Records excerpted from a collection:

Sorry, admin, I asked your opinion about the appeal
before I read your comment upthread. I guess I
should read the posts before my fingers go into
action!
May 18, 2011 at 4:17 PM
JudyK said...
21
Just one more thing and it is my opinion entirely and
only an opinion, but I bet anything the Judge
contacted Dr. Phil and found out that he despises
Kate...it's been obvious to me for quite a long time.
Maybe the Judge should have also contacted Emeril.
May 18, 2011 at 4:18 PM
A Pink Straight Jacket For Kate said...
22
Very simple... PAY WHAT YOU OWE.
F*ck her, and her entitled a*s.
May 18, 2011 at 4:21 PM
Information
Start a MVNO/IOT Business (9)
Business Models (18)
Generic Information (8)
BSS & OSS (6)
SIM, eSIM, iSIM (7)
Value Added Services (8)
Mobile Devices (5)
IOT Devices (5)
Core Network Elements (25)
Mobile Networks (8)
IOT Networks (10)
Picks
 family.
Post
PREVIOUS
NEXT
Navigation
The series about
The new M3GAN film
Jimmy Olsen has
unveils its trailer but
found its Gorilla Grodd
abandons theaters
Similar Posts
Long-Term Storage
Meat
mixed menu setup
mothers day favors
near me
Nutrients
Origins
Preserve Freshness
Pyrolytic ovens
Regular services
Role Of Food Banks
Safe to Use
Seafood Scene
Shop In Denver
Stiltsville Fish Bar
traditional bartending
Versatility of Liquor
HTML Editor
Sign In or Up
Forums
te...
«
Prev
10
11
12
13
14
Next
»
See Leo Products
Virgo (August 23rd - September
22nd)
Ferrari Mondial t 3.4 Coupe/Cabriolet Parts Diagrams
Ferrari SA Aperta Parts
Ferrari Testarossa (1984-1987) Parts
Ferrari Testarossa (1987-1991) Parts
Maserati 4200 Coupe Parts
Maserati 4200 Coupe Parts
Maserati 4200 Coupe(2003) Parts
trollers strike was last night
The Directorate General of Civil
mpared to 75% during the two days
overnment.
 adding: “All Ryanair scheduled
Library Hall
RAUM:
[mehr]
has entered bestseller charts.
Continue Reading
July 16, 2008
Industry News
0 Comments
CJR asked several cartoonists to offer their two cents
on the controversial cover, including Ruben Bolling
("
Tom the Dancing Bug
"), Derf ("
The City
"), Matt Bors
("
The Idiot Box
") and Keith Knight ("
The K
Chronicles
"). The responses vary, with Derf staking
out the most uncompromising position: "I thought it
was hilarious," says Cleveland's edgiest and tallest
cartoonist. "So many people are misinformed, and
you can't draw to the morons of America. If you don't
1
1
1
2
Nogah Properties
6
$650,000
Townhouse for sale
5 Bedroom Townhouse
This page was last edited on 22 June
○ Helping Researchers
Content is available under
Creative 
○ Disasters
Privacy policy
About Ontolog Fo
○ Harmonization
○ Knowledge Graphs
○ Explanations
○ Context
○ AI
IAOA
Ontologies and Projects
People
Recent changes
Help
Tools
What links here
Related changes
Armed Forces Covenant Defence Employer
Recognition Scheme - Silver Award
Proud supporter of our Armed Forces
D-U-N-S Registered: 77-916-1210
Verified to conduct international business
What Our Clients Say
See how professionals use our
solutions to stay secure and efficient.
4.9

_What you need to do_. Pull each line containing the word "your" out of the data above.

_Response_.
Sorry, admin, I asked your opinion about the appeal
before I read your comment upthread. I guess I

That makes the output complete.